[Vulnerability] Contract can be drained if event cancelled

[plutoegg]

function withdraw() public onlyPayable notPaid {
    Participant participant = participants[msg.sender];
    participant.paid = true;
    assert(msg.sender.send(payoutAmount));
    WithdrawEvent(msg.sender, payoutAmount);
}

modifier onlyPayable {
    Participant participant = participants[msg.sender];
    if (cancelled || (payoutAmount > 0 && participant.attended)){
        _;
    }
}

modifier notPaid {
    Participant participant = participants[msg.sender];
    if (participant.paid == false){
        _;
    }
}

If the owner cancels the event, anyone can drain the contract via the withdraw function, even if they were not a participant. onlyPayable will allow anyone to withdraw if the event is cancelled, since notPaid will return participant.paid as false by default for a participant who never registered.
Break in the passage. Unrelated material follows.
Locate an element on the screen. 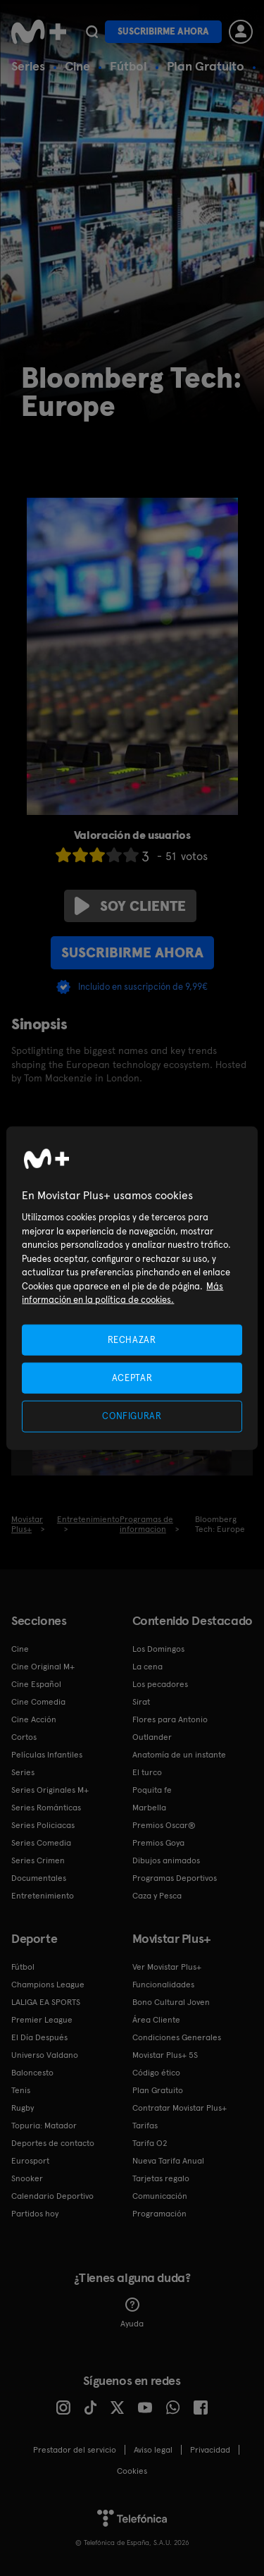 Image resolution: width=264 pixels, height=2576 pixels. Cine Acción is located at coordinates (33, 1719).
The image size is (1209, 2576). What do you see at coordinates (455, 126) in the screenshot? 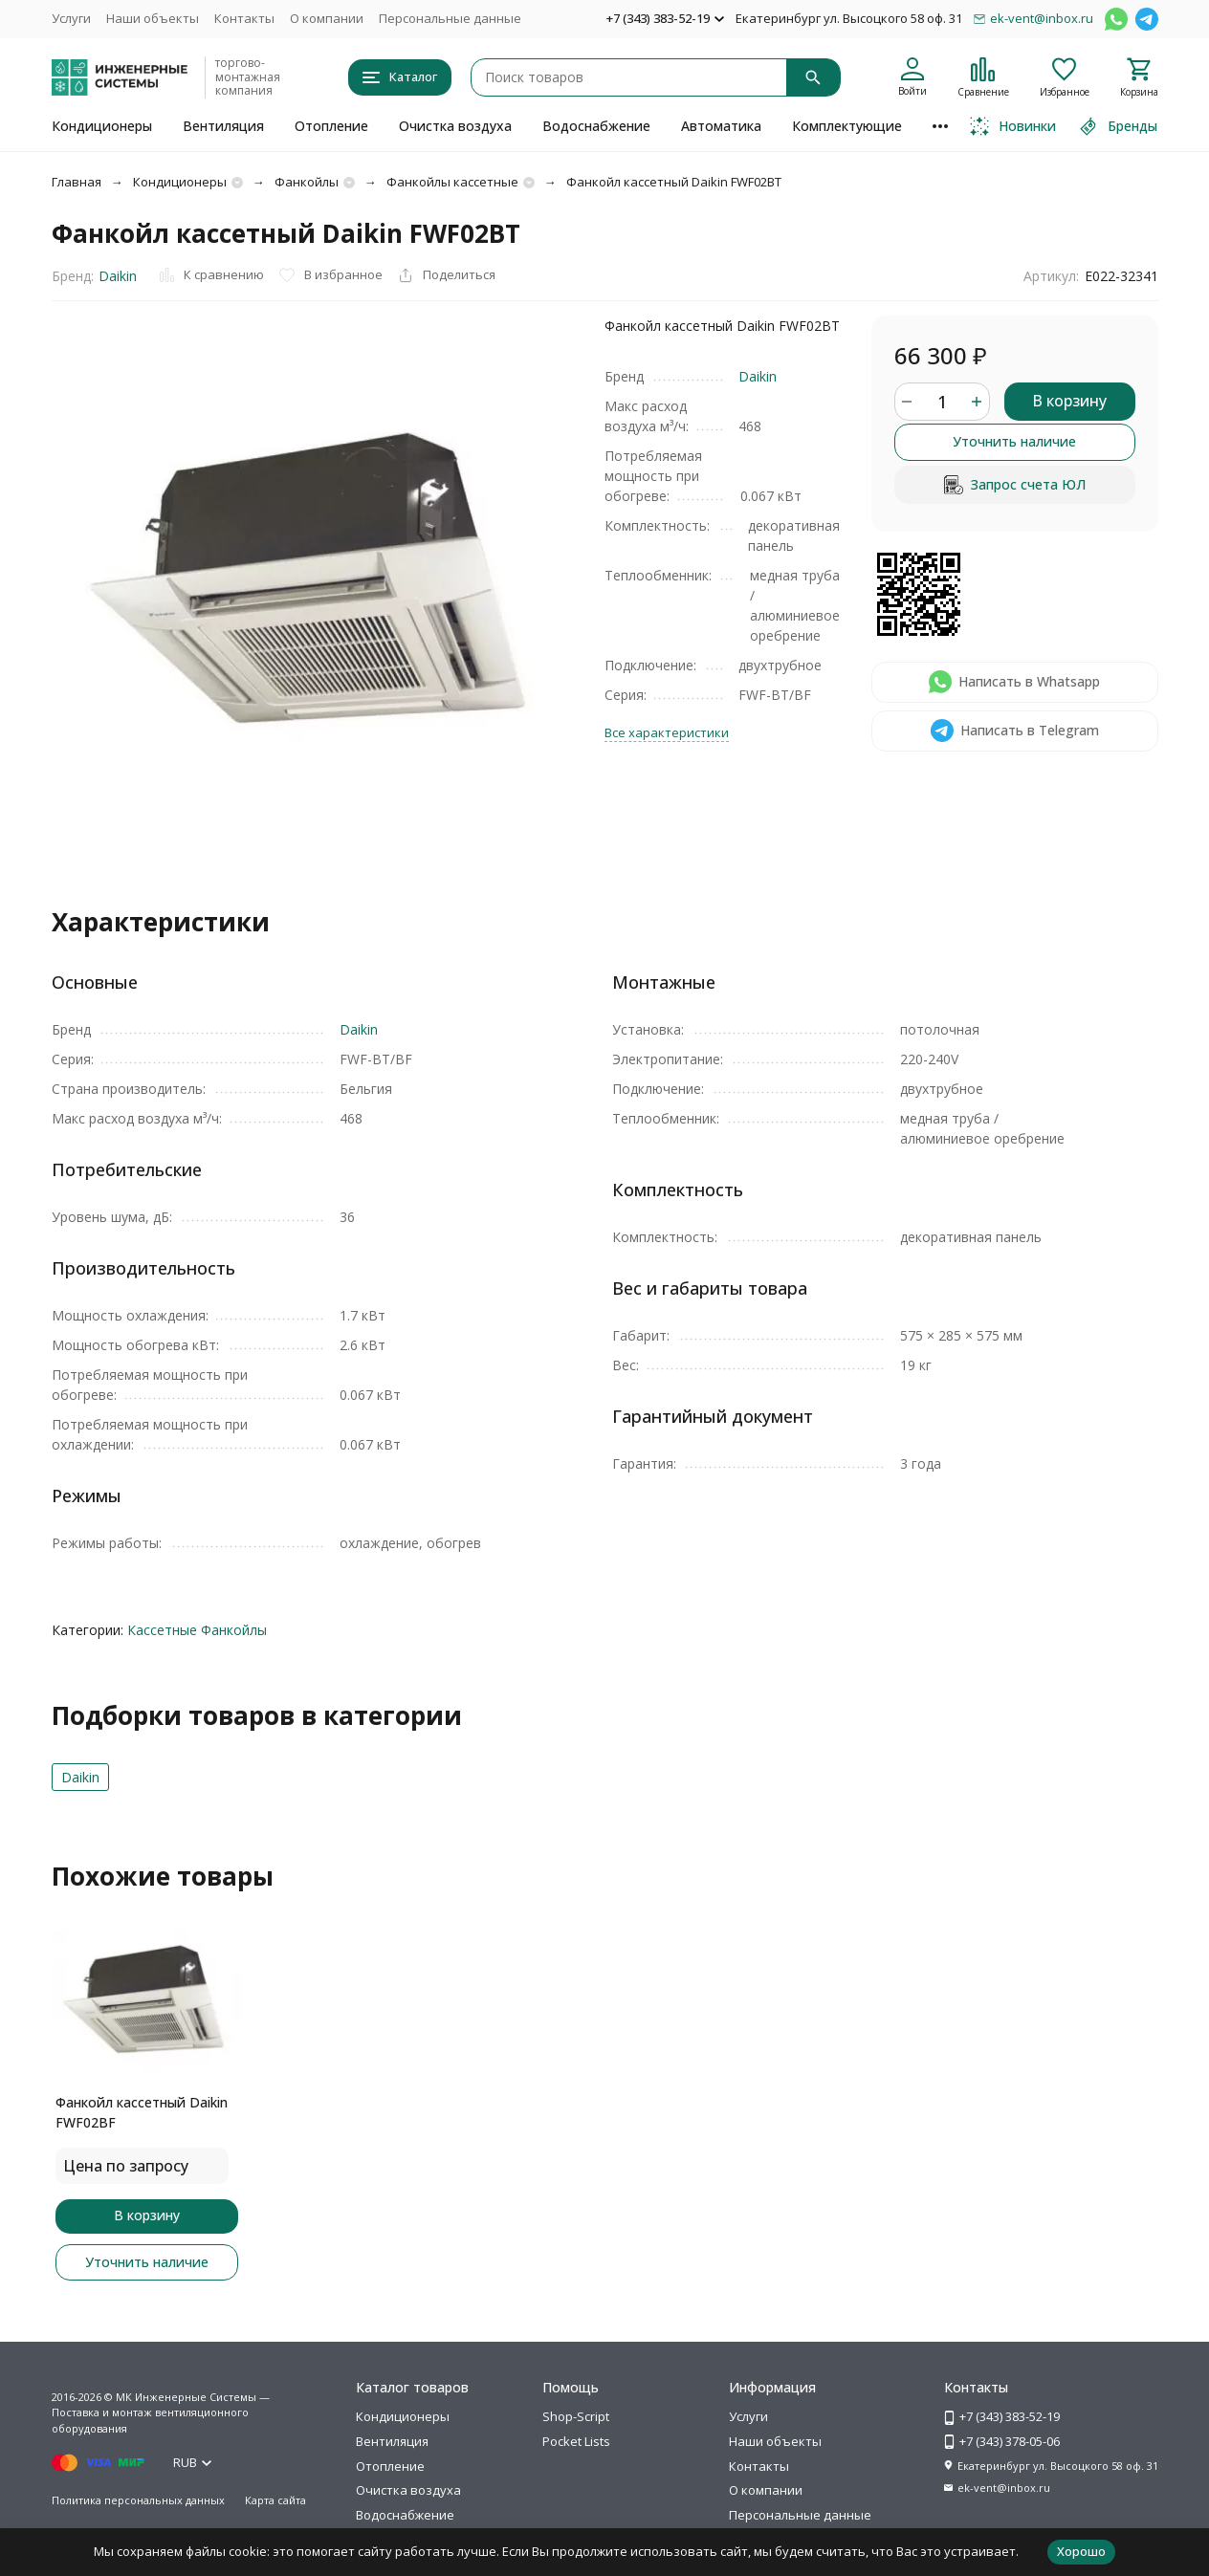 I see `Очистка воздуха` at bounding box center [455, 126].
This means that when the event is cancelled any address who did not register can withdraw and receive the payoutAmount until there are no funds left.

N.B. have not tested this

[makoto]

Probably need to change to participant.send(payoutAmount)

[plutoegg]

You don't want to risk sending it to 0x00 address (participant.addr will be 0x00) if they never registered. You might need to add a bool registered to Participants and set it to true on register?

Or you can do a check that participant.addr == msg.sender (which is set during registerInternal)

[makoto]

True. For the currently deployed contract, do you see any issue progressing to withdraw phase, or should I rather destroy the contract?